GES Investment Services continues to put pressure on companies operating in Burma by releasing a report on the outcome of eight engagement cases in Burma last year. The GES Burma Engagement Service: Annual Report 2008 concludes that meeting with companies operating in areas of conflict pays off with noteworthy results, which is why investors should use engagement as a key component in a strategic toolbox in helping to bring about democratic change in Burma.

During 2008, GES Investment Services has together with Swedish insurance company Folksam, Norwegian life insurance company KLP and the Central Church Fund of Finland approached directly eight oil and gas companies exposed to high risks and with a poor level of preparedness in handling risks in Burma.

All of the eight companies are listed on the MSCI All World and have been identified by the influence they have on the income of the military government in Burma. GES Investment Services has been particularly successful in meeting two of the eight engagement cases, namely Total and Chevron. Total and Chevron show a high level of environmental, social and governmental preparedness in their Burmese operations, when compared with other oil and gas companies.

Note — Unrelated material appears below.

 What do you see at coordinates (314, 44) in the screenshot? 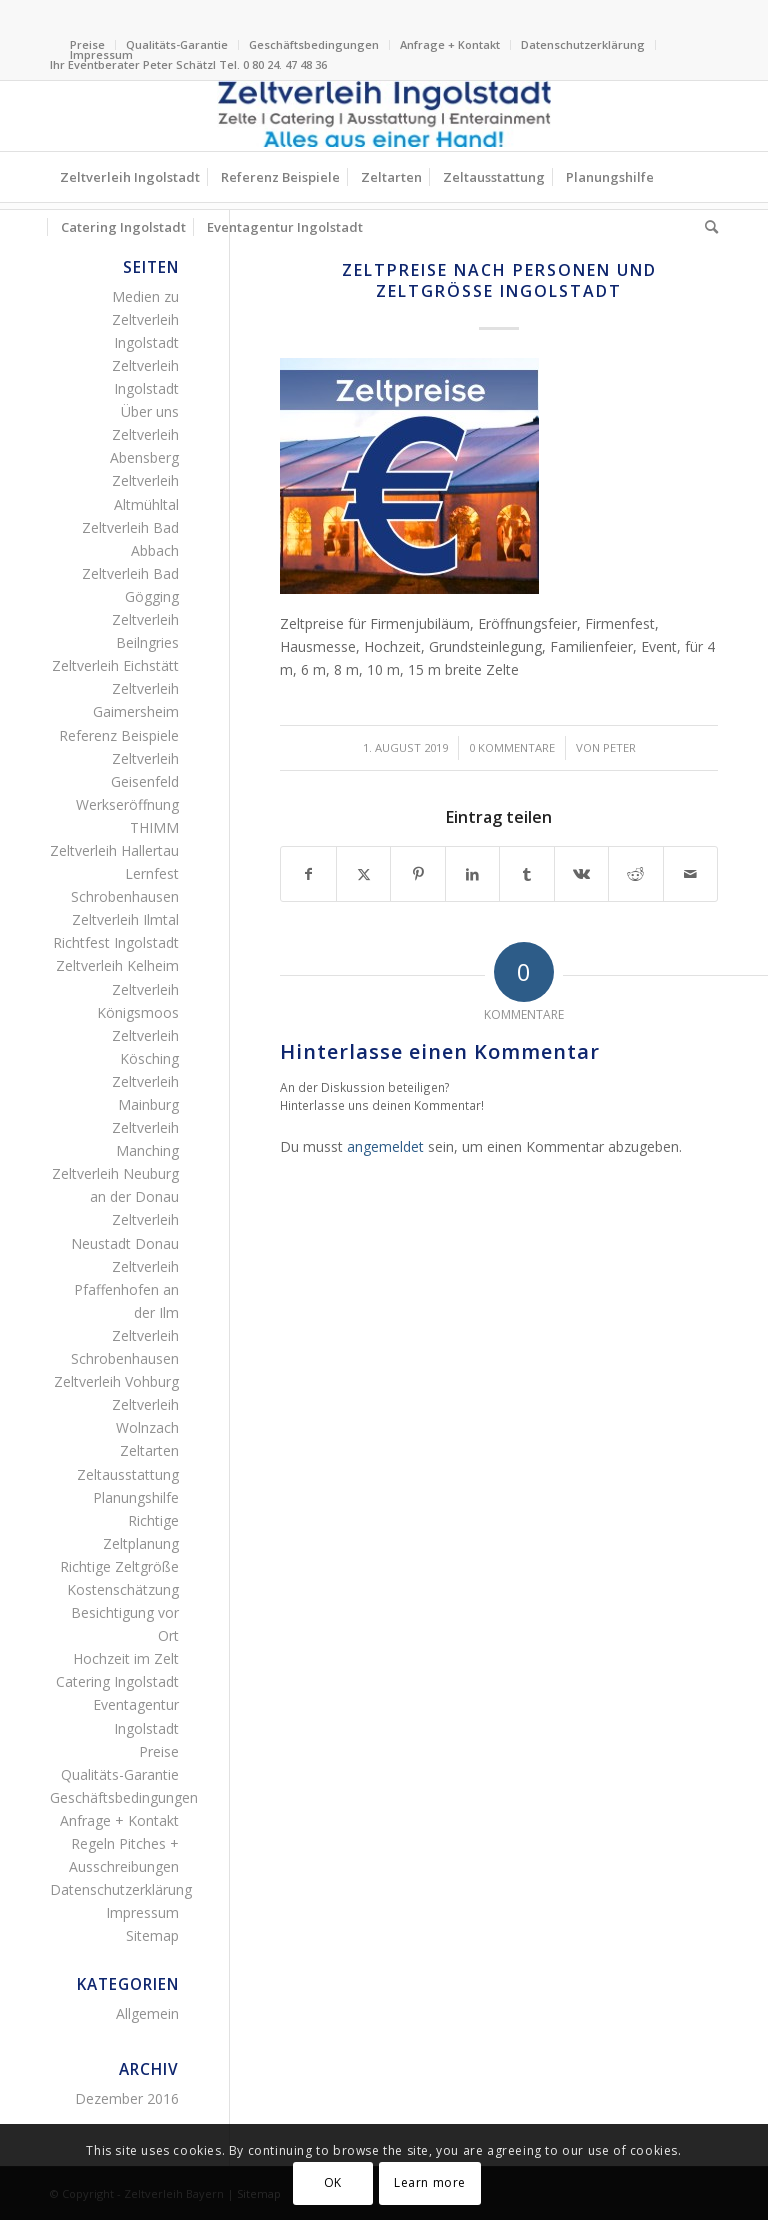
I see `Geschäftsbedingungen` at bounding box center [314, 44].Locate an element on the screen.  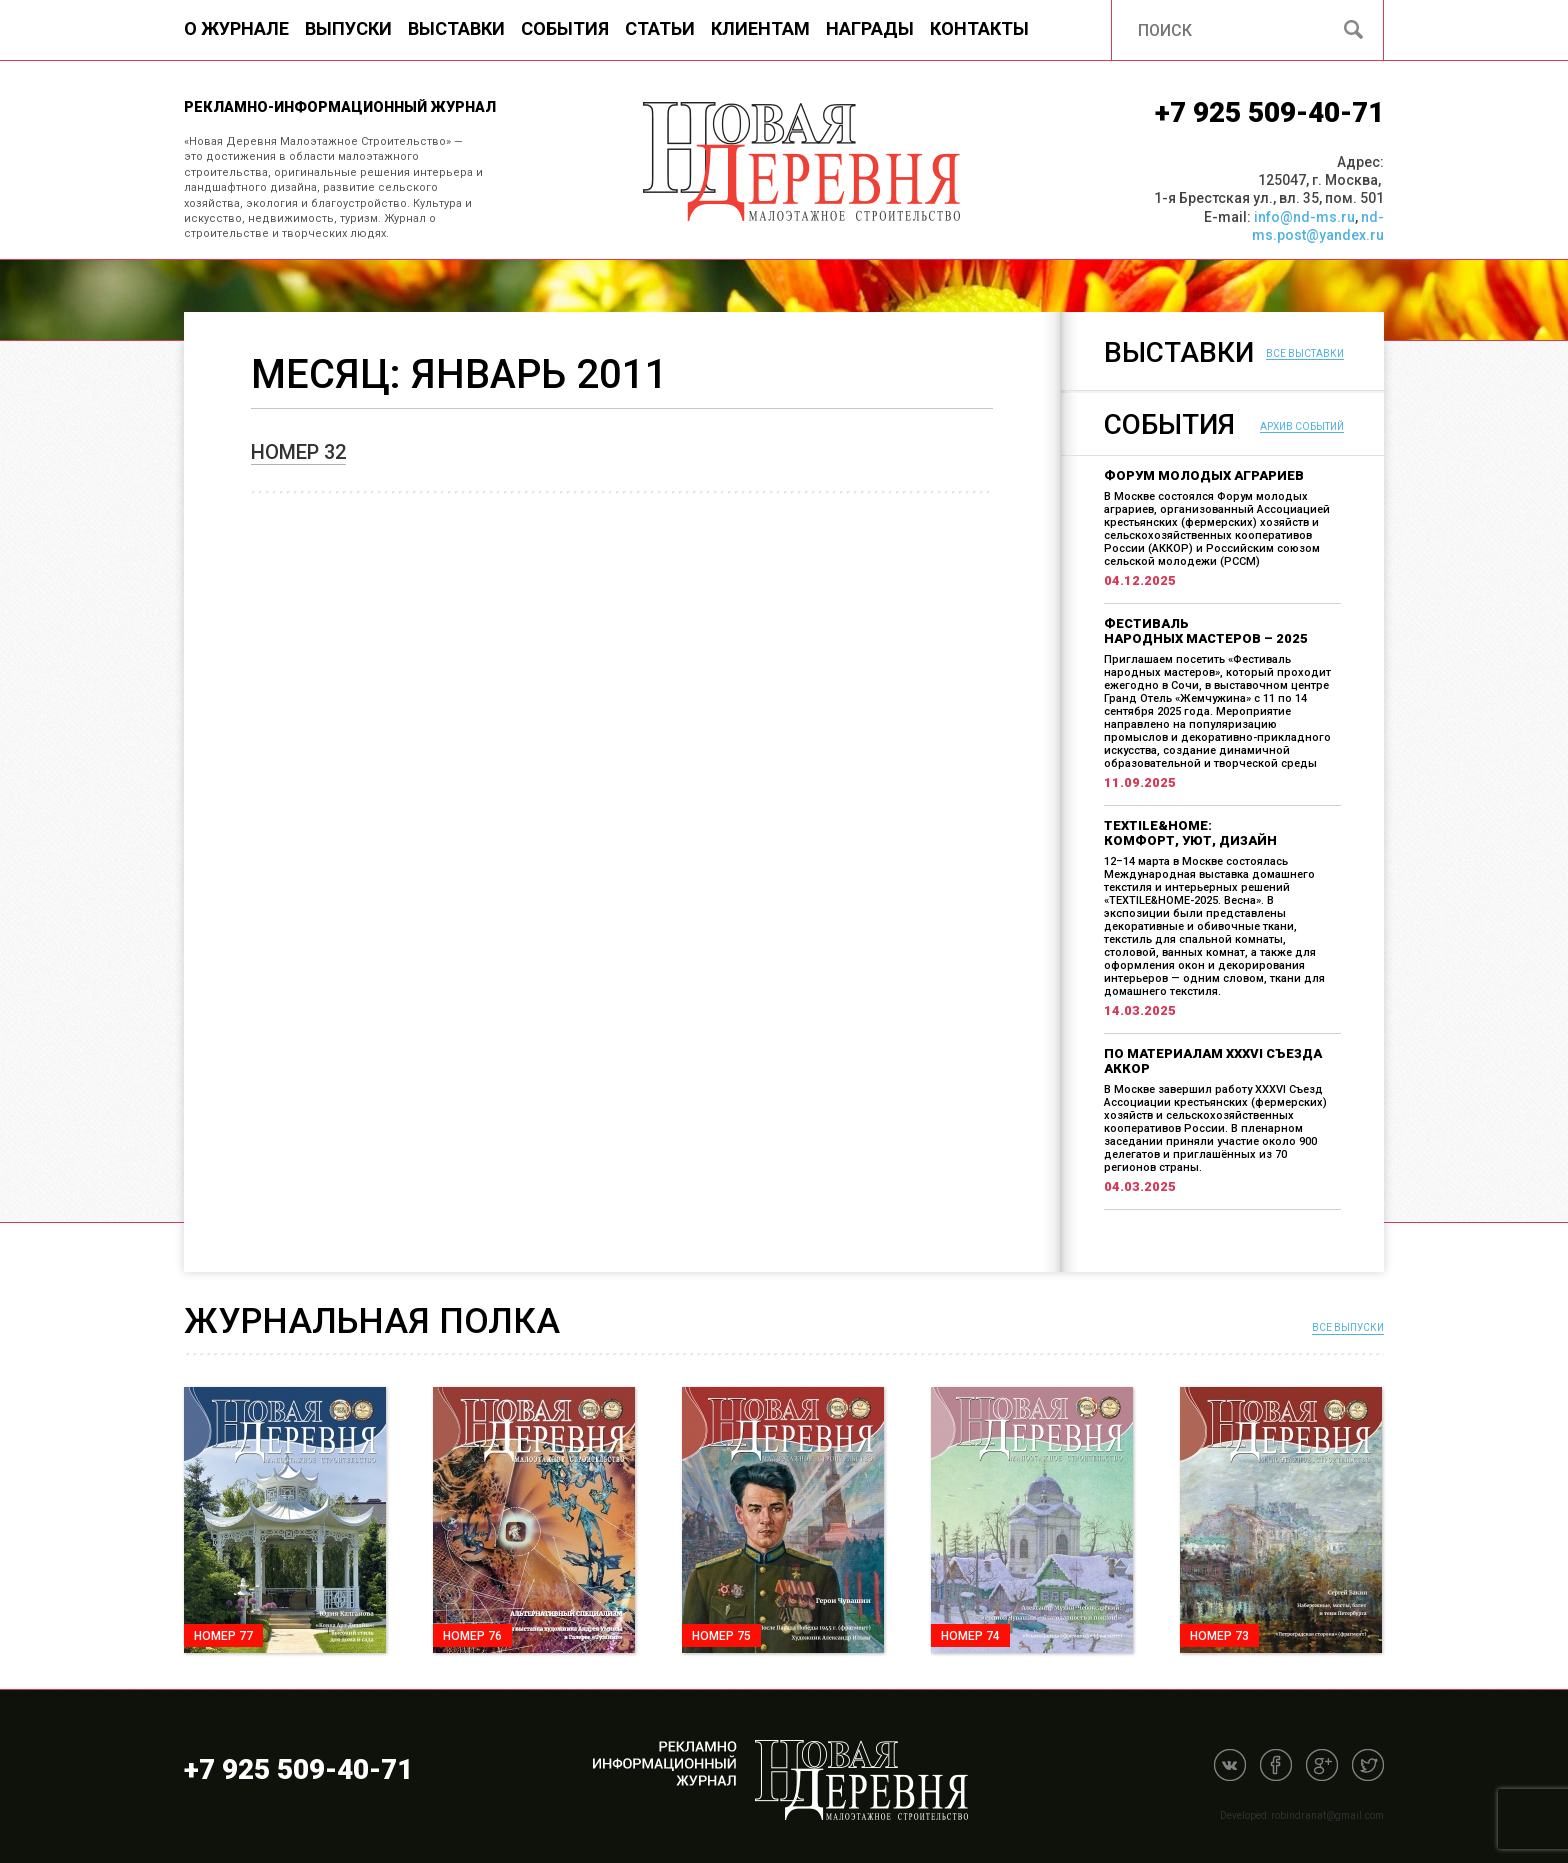
Все выпуски is located at coordinates (1348, 1327).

“GES Investment Services feels that responsible companies are an asset to democratic development. From our point of view, investors should target companies operating in areas of conflict. We wish to see engagement as a key component in a strategic toolbox. To simply divest or boycott a nation is counterproductive, because it does not impose sufficient impact on the government or the company in question and only adds to a further state of destitution for the people”, says Tine Lange, Head of Emerging Markets at GES Investment Services.

On March 2, 2009, Folksam offered their view on the subject of Burma at a United Nations PRI webinar called, “Responsible Investments in Conflict Areas”:

“Folksam has a vision to work towards a long-term sustainable society. We demand that the companies we invest in take their responsibility for the environment and for human rights. This is an opportunity for us to take action in a sector were it normally is difficult or impossible. We want to use the power of the companies to create development – through engagement – we might obtain better results for the population in Burma and for the business”, says Carina Lundberg Markow, MBA Executive Officer, Head of Corporate Governance, Folksam.


  • Since 2007, the EU has increased its economical sanctions against the military government in Burma.
  • The GES Burma Engagement Service was launched in November 2007, because a number of clients felt they needed a decision-platform for developing and maintaining responsible investment in Burma. The direct catalyst for these demands was the uprising among monks and students in Burma, August 2007, and the subsequent crackdown by the military government.
  • Companies in the oil and gas sector bring a significant income to the Burmese military government
  • Two out of eight engagement cases mentioned in the Annual Report have been specifically satisfactory
  • The remaining six companies pay attention to responsible behaviour, but only principally and on an abstract level.

* GES Investment Services recommend investors to continue their engagement in all of the oil and gas companies that do not demonstrate responsible behaviour.